Due sono gli elementi formali che quasi da soli s’impongono all’attenzione del lettore di “Viaggi dentro”, la silloge poetica di Donatella Coli: la frequenza dell’anafora, l’impiego di una sintassi lineare. Tra i numerosi esempi che è possibile fare, segnalo per l’anafora: “Vinsi con te che non volevi andare. / Vinsi con te quella sera”, “Non volevo per te / parole di maniera / Non volevo per te / sorrisi di gaia compiacenza / Non volevo per te vocette da bambino”, “Nella nostra testa di madri siete nati / come in un utero fuori posto. / Nella nostra testa vi abbiamo portato”. Come esempi relativi alla sintassi, invece, riporto: “Mi ricordo / una capanna di novena / nella notte d’altri tempi”, “La risacca abbandona frammenti di conchiglie”, “I rumori dell’alba hanno dissolto i fantasmi della notte”. Ora, l’azione congiunta dell’anafora e della costruzione sintattica semplice produce un effetto di fissità e di ordine.
Di fissità, dal momento che la ripetizione della stessa parola o delle stesse parole all’inizio di versi in sequenza sembra arrestare lo scorrere, sembra sacrificare il procedere (il dire qualcosa di nuovo) al ritornare su stesso del dettato poetico (il ridire qualcosa che già si è detto). Di ordine, poiché la costruzione del verso riproduce da vicino – talora imita – quella che è la costruzione consueta e corretta della frase nella lingua italiana (soggetto, predicato, complementi), evitando quasi del tutto inversioni e iperbati. Ma questa necessità di “ripetere” e di “ordinare”, così marcata in Donatella Coli, cosa lascia intravvedere a livello psicologico? Fondamentalmente, a me pare, una profonda (petrarchesca) inquietudine dinanzi al divenire, dinanzi alla labilità di tutto ciò che esiste. Un’inquietudine, questa, che facilmente può anche colorarsi di terrore e di angoscia, se la mente non riesce a ravvisare, in questo continuo vanire e svanire di cose e persone, né un senso né una direzione: insomma, se distacco, dolore, lutto, perdita devono essere, che almeno siano giustificati e spiegabili.

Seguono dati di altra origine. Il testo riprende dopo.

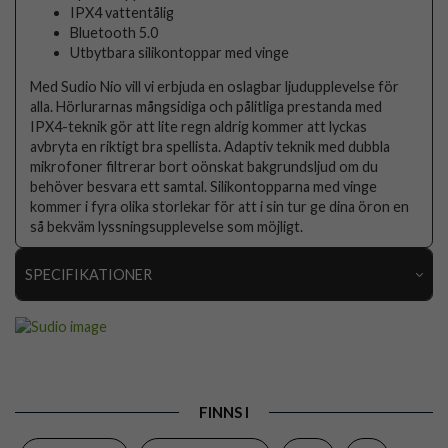
IPX4 vattentålig
Bluetooth 5.0
Utbytbara silikontoppar med vinge
Med Sudio Nio vill vi erbjuda en oslagbar ljudupplevelse för
alla. Hörlurarnas mångsidiga och pålitliga prestanda med
IPX4-teknik gör att lite regn aldrig kommer att lyckas
avbryta en riktigt bra spellista. Adaptiv teknik med dubbla
mikrofoner filtrerar bort oönskat bakgrundsljud om du
behöver besvara ett samtal. Silikontopparna med vinge
kommer i fyra olika storlekar för att i sin tur ge dina öron en
så bekväm lyssningsupplevelse som möjligt.
SPECIFIKATIONER
Artikelnummer
95785
Produkttyp
Hörlurar
Egenskaper
Trådlös
FINNS I
Färg
Svart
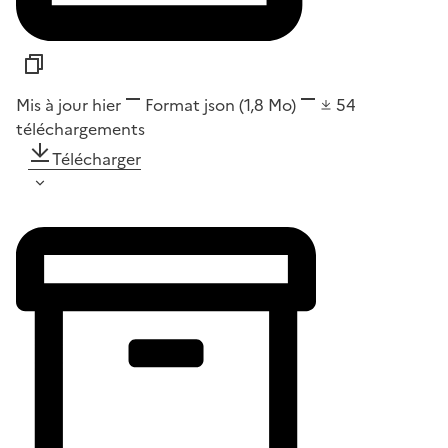
Mis à jour hier
Format
json
(1,8 Mo)
54
téléchargements
Télécharger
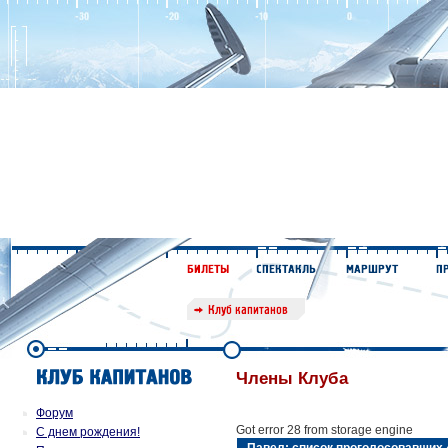
Члены Клуба
Форум
Got error 28 from storage engine
С днем рождения!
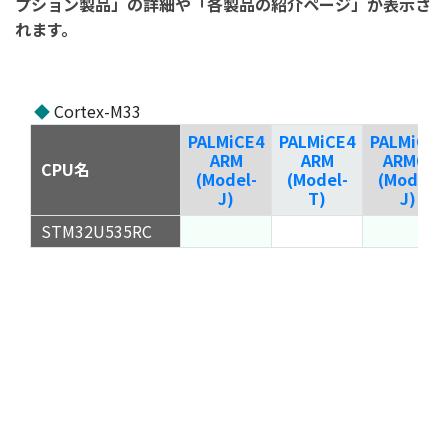
プション製品」の詳細や「各製品の紹介ページ」が表示さ
れます。
◆
Cortex-M33
PALMiCE4
PALMiCE4
PALMiCE4
ARM
ARM
ARM64
CPU名
(Model-
(Model-
(Model-
J)
T)
J)
STM32U535RC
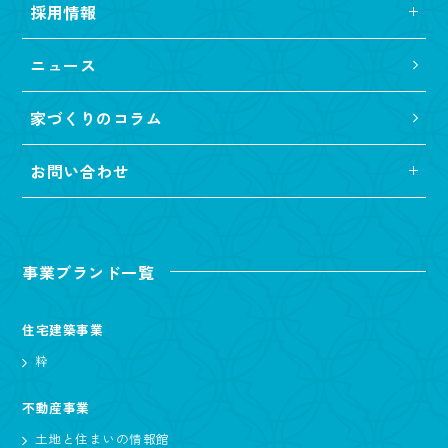
採用情報
ニュース
家づくりのコラム
お問い合わせ
事業ブランド一覧
住宅建築事業
粋
不動産事業
土地と住まいの情報館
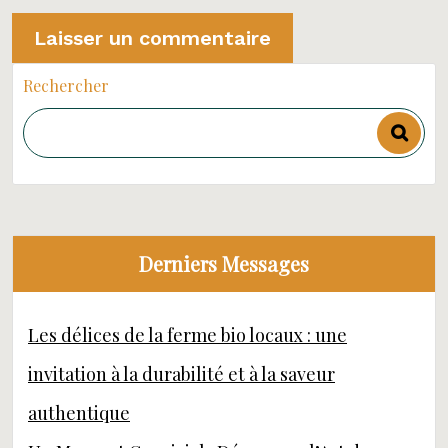
Rechercher
Derniers Messages
Les délices de la ferme bio locaux : une
invitation à la durabilité et à la saveur
authentique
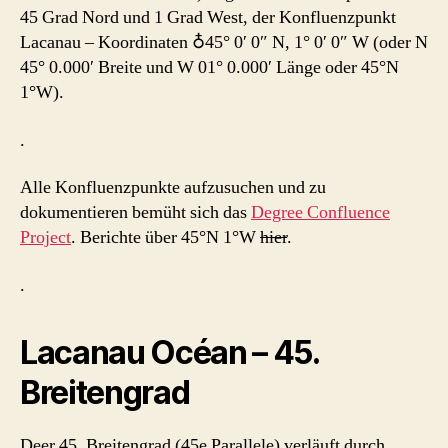
45 Grad Nord und 1 Grad West, der Konfluenzpunkt
Lacanau – Koordinaten ♁45° 0′ 0″ N, 1° 0′ 0″ W (oder N
45° 0.000′ Breite und W 01° 0.000′ Länge oder 45°N
1°W).
.
Alle Konfluenzpunkte aufzusuchen und zu
dokumentieren bemüht sich das
Degree Confluence
Project
. Berichte über 45°N 1°W
hier
.
.
Lacanau Océan – 45.
Breitengrad
Deer 45. Breitengrad (45e Parallele) verläuft durch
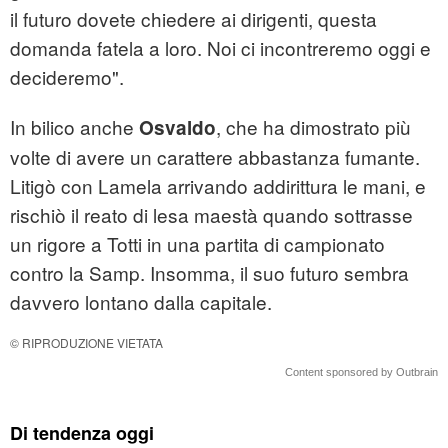
il futuro dovete chiedere ai dirigenti, questa
domanda fatela a loro. Noi ci incontreremo oggi e
decideremo".
In bilico anche
, che ha dimostrato più
Osvaldo
volte di avere un carattere abbastanza fumante.
Litigò con Lamela arrivando addirittura le mani, e
rischiò il reato di lesa maestà quando sottrasse
un rigore a Totti in una partita di campionato
contro la Samp. Insomma, il suo futuro sembra
davvero lontano dalla capitale.
© RIPRODUZIONE VIETATA
Content sponsored by Outbrain
Di tendenza oggi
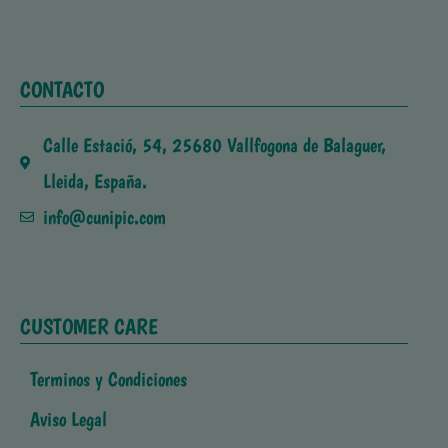
CONTACTO
Calle Estació, 54, 25680 Vallfogona de Balaguer,
Lleida, España.
info@cunipic.com
CUSTOMER CARE
Terminos y Condiciones
Aviso Legal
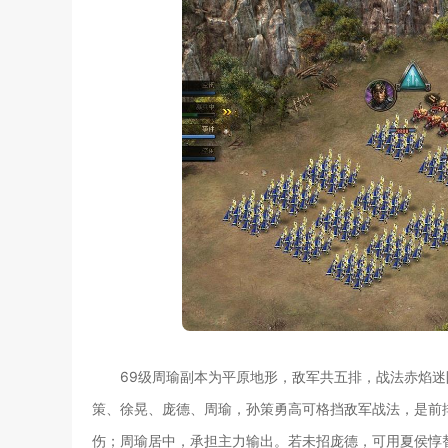
69级周瑜副本为平原地形，敌军共五排，战法赤焰
策、徐晃、庞德、周瑜，孙策勇高可格挡敌军战法，是前
伤；周瑜居中，承担主力输出。若未招庞德，可用夏侯惇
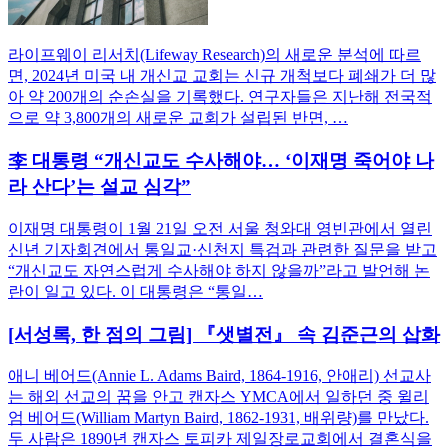
라이프웨이 리서치(Lifeway Research)의 새로운 분석에 따르
면, 2024년 미국 내 개신교 교회는 신규 개척보다 폐쇄가 더 많
아 약 200개의 순손실을 기록했다. 연구자들은 지난해 전국적
으로 약 3,800개의 새로운 교회가 설립된 반면, …
李 대통령 “개신교도 수사해야… ‘이재명 죽어야 나
라 산다’는 설교 심각”
이재명 대통령이 1월 21일 오전 서울 청와대 영빈관에서 열린
신년 기자회견에서 통일교·신천지 특검과 관련한 질문을 받고
“개신교도 자연스럽게 수사해야 하지 않을까”라고 발언해 논
란이 일고 있다. 이 대통령은 “통일…
[서성록, 한 점의 그림] 『샛별전』 속 김준근의 삽화
애니 베어드(Annie L. Adams Baird, 1864-1916, 안애리) 선교사
는 해외 선교의 꿈을 안고 캔자스 YMCA에서 일하던 중 윌리
엄 베어드(William Martyn Baird, 1862-1931, 배위량)를 만났다.
두 사람은 1890년 캔자스 토피카 제일장로교회에서 결혼식을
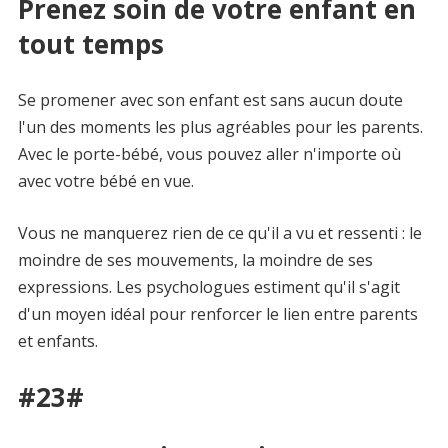
Prenez soin de votre enfant en
tout temps
Se promener avec son enfant est sans aucun doute
l'un des moments les plus agréables pour les parents.
Avec le porte-bébé, vous pouvez aller n'importe où
avec votre bébé en vue.
Vous ne manquerez rien de ce qu'il a vu et ressenti : le
moindre de ses mouvements, la moindre de ses
expressions. Les psychologues estiment qu'il s'agit
d'un moyen idéal pour renforcer le lien entre parents
et enfants.
#23#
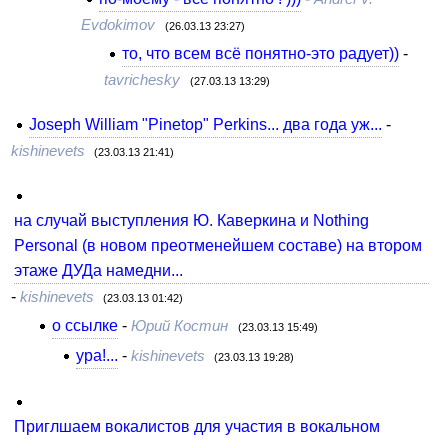
Evdokimov
(26.03.13 23:27)
то, что всем всё понятно-это радует))
-
tavrichesky
(27.03.13 13:29)
Joseph William "Pinetop" Perkins... два года уж...
-
kishinevets
(23.03.13 21:41)
на случай выступления Ю. Каверкина и Nothing
Personal (в новом преотменейшем составе) на втором
этаже ДУДа намедни...
-
kishinevets
(23.03.13 01:42)
о ссылке
-
Юрий Костин
(23.03.13 15:49)
ура!...
-
kishinevets
(23.03.13 19:28)
Приглшаем вокалистов для участия в вокальном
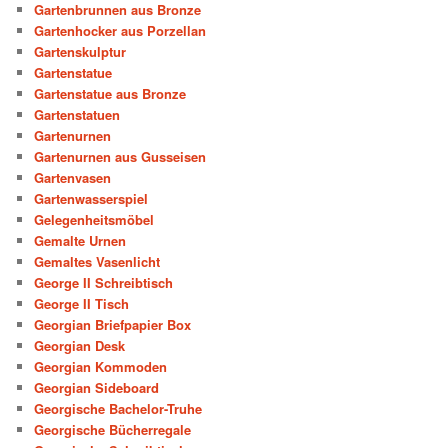
Gartenbrunnen aus Bronze
Gartenhocker aus Porzellan
Gartenskulptur
Gartenstatue
Gartenstatue aus Bronze
Gartenstatuen
Gartenurnen
Gartenurnen aus Gusseisen
Gartenvasen
Gartenwasserspiel
Gelegenheitsmöbel
Gemalte Urnen
Gemaltes Vasenlicht
George II Schreibtisch
George II Tisch
Georgian Briefpapier Box
Georgian Desk
Georgian Kommoden
Georgian Sideboard
Georgische Bachelor-Truhe
Georgische Bücherregale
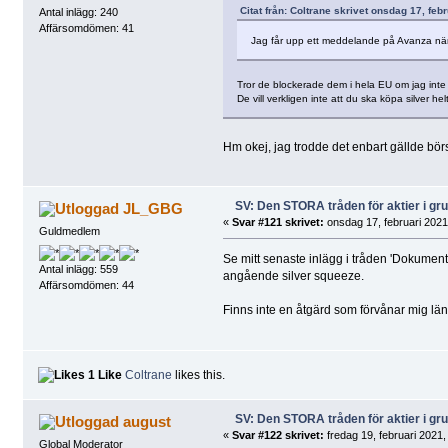
Citat från: Coltrane skrivet onsdag 17, feb
Antal inlägg: 240
Affärsomdömen: 41
Jag får upp ett meddelande på Avanza när
Tror de blockerade dem i hela EU om jag inte l
De vill verkligen inte att du ska köpa silver hel
Hm okej, jag trodde det enbart gällde bö
SV: Den STORA tråden för aktier i g
JL_GBG
«
Svar #121 skrivet:
onsdag 17, februari 2021
Guldmedlem
Se mitt senaste inlägg i tråden 'Dokumentär
Antal inlägg: 559
angående silver squeeze.
Affärsomdömen: 44
Finns inte en åtgärd som förvånar mig läng
1 Like
Coltrane
likes this.
SV: Den STORA tråden för aktier i g
august
«
Svar #122 skrivet:
fredag 19, februari 2021,
Global Moderator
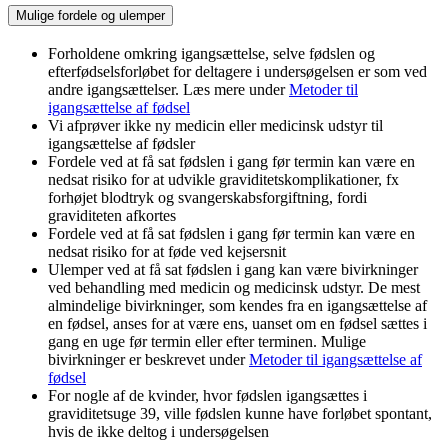
Mulige fordele og ulemper
Forholdene omkring igangsættelse, selve fødslen og
efterfødselsforløbet for deltagere i undersøgelsen er som ved
andre igangsættelser. Læs mere under
Metoder til
igangsættelse af fødsel
Vi afprøver ikke ny medicin eller medicinsk udstyr til
igangsættelse af fødsler
Fordele ved at få sat fødslen i gang før termin kan være en
nedsat risiko for at udvikle graviditetskomplikationer, fx
forhøjet blodtryk og svangerskabsforgiftning, fordi
graviditeten afkortes
Fordele ved at få sat fødslen i gang før termin kan være en
nedsat risiko for at føde ved kejsersnit
Ulemper ved at få sat fødslen i gang kan være bivirkninger
ved behandling med medicin og medicinsk udstyr. De mest
almindelige bivirkninger, som kendes fra en igangsættelse af
en fødsel, anses for at være ens, uanset om en fødsel sættes i
gang en uge før termin eller efter terminen. Mulige
bivirkninger er beskrevet under
Metoder til igangsættelse af
fødsel
For nogle af de kvinder, hvor fødslen igangsættes i
graviditetsuge 39, ville fødslen kunne have forløbet spontant,
hvis de ikke deltog i undersøgelsen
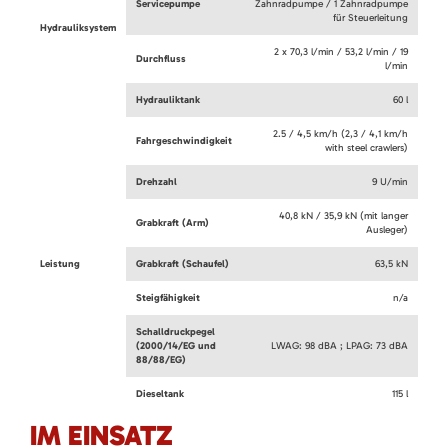
Servicepumpe
Zahnradpumpe / 1 Zahnradpumpe
für Steuerleitung
Hydrauliksystem
2 x 70,3 l/min / 53,2 l/min / 19
Durchfluss
l/min
Hydrauliktank
60 l
2.5 / 4,5 km/h (2,3 / 4,1 km/h
Fahrgeschwindigkeit
with steel crawlers)
Drehzahl
9 U/min
40,8 kN / 35,9 kN (mit langer
Grabkraft (Arm)
Ausleger)
Leistung
Grabkraft (Schaufel)
63,5 kN
Steigfähigkeit
n/a
Schalldruckpegel
(2000/14/EG und
LWAG: 98 dBA ; LPAG: 73 dBA
88/88/EG)
Dieseltank
115 l
IM EINSATZ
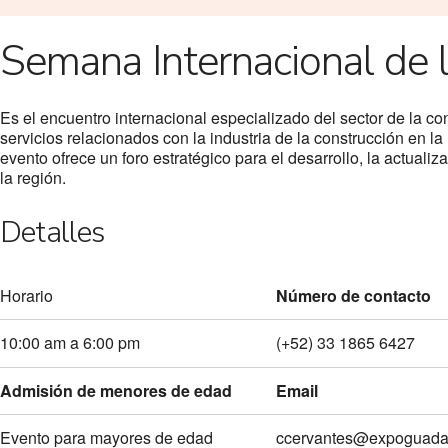
Semana Internacional de 
Es el encuentro internacional especializado del sector de la c
servicios relacionados con la industria de la construcción en l
evento ofrece un foro estratégico para el desarrollo, la actual
la región.
Detalles
Horario
Número de contacto
10:00 am a 6:00 pm
(+52) 33 1865 6427
Admisión de menores de edad
Email
Evento para mayores de edad
ccervantes@expoguada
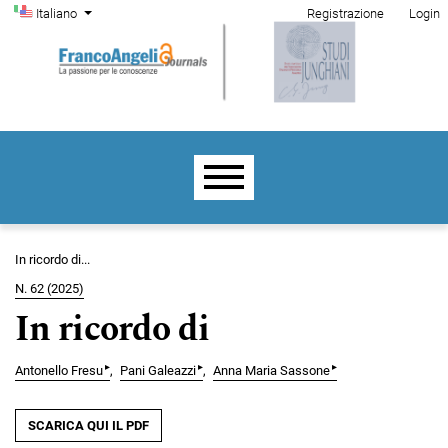
Menu di amministrazione
Salta al menu principale di navigazione
Salta al contenuto principale
Salta al piè di pagina del sito
Cambia la lingua. La lingua corrente è:
Italiano
Registrazione
Login
Menu principale
In ricordo di...
N. 62 (2025)
In ricordo di
▸
▸
▸
Antonello Fresu
Pani Galeazzi
Anna Maria Sassone
SCARICA QUI IL PDF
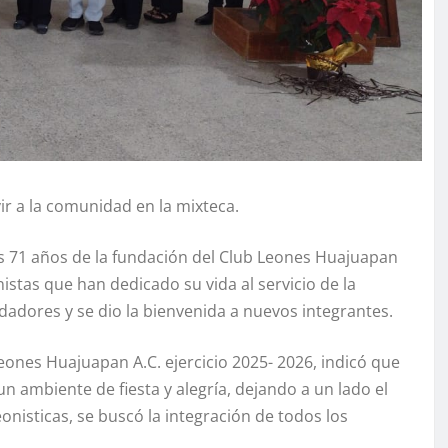
r a la comunidad en la mixteca.
os 71 años de la fundación del Club Leones Huajuapan
nistas que han dedicado su vida al servicio de la
dores y se dio la bienvenida a nuevos integrantes.
Leones Huajuapan A.C. ejercicio 2025- 2026, indicó que
un ambiente de fiesta y alegría, dejando a un lado el
onisticas, se buscó la integración de todos los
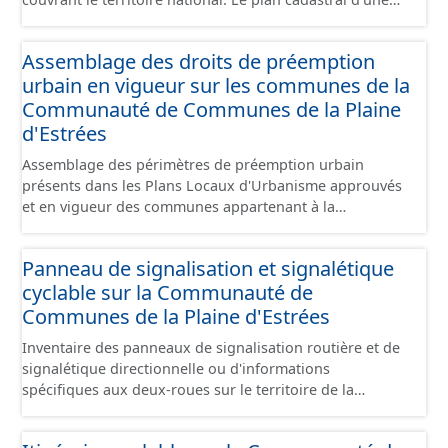
commune est découpé en sections, elles-mêmes
pouvant être découpées en subdivisions de sections,
Assemblage des droits de préemption
communément appelées « feuilles de plan ». La parcelle
urbain en vigueur sur les communes de la
est l’unité cadastrale de base. C’est un terrain d’un seul
tenant situé dans un même lieudit et appartenant à un
Communauté de Communes de la Plaine
même propriétaire. Le plan cadastral au format vecteur
d'Estrées
est issu majoritairement de numérisation du plan
Assemblage des périmètres de préemption urbain
cadastral papier ou raster réalisée dans le cadre de
présents dans les Plans Locaux d'Urbanisme approuvés
conventions avec les collectivités territoriales. Les plans
et en vigueur des communes appartenant à la
cadastraux au format vecteur en France métropolitaine
Communauté de Communes de la Plaines d'Estrées.
sont actuellement géoréférencés dans le système légal
Cette donnée a été numérisé conformément aux
(RGF93). Cette ressource propose l'assemblage des
Panneau de signalisation et signalétique
prescriptions nationales du CNIG. Malgré l'attention
données des feuilles de plan à la commune, elles même
cyclable sur la Communauté de
portée à la création de ces données, il est rappelé que
regroupées à l'échelle de la Communauté de Communes
seuls les documents papiers font foi et sont opposables
Communes de la Plaine d'Estrées
de la Plaine d'Estrées.
d'un point de vue juridique.
Inventaire des panneaux de signalisation routière et de
signalétique directionnelle ou d'informations
spécifiques aux deux-roues sur le territoire de la
Communauté de Communes de la Plaine d'Estrées. Cette
donnée s'appuie sur le référentiel de panneaux (PANO)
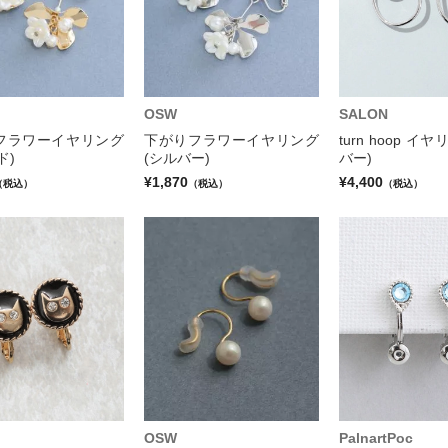
OSW
SALON
フラワーイヤリング
下がりフラワーイヤリング
turn hoop イ
ド)
(シルバー)
バー)
¥1,870
¥4,400
（税込）
（税込）
（税込）
OSW
PalnartPoc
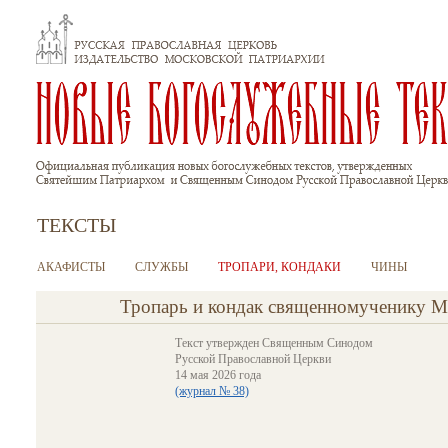
Перейти к основному содержанию
ТЕКСТЫ
АКАФИСТЫ
СЛУЖБЫ
ТРОПАРИ, КОНДАКИ
ЧИНЫ
Тропарь и кондак священномученику М
Текст утвержден Священным Синодом
Русской Православной Церкви
14 мая 2026
года
(журнал № 38)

Da qui si origina la risposta, psicologicamente difensiva e poeticamente feconda di esiti notevoli, di Donatella Coli. I ricordi (di un incontro, un amore, un volto bambino o adolescente, un lembo di terra, una stagione della vita, un gesto) riemergono improvvisi dal fondo della memoria, si accampano al centro della pagina bianca, vengono ricondotti a misura, nitore, trasparenza, quasi che il rifiuto di ogni oscurità (ad esempio, di matrice ermetica e simbolista) sia, sul piano dello stile, l’espressione del rifiuto, sul piano ideologico, dell’esistere concepito in termini di caos e di ateleologia. L’esito ultimo è una raccolta che, senza rinunciare all’originalità, pare felicemente combinare Pascoli, a livello tematico, con Antonia Pozzi, a livello di stile. La poesia che segue è tratta dalla seconda sezione, intitolata “Viaggio nei sogni”, del libro (le altre quattro sono, in ordine, “Viaggio nell’infanzia”, “Viaggio negli affetti”, “Viaggio tra la gente”, “Viaggio nella mia terra”), che accoglie testi caratterizzati dalla lunghezza del verso libero e dall’impressionismo descrittivo. “A impreziosire “Viaggi dentro” concorre l’introduzione scritta dal poeta Luciano Valentini.
Dio ti prego non chiamarmi
quando il tiglio inebria l’aria di profumo nella brezza della sera
e il gelsomino forte e oleoso invade il respiro,
quando il sole sembra non tramontare mai
e il cielo rimane chiaro sfidando la luna,
quando l’aurora si affaccia presto sorprendendo la notte
e la rondine, tornata, riafferma col suo grido la vita.
Chiamami quando il cielo piange dalle nuvole grigie
mentre la lunga notte rattrista i ricordi.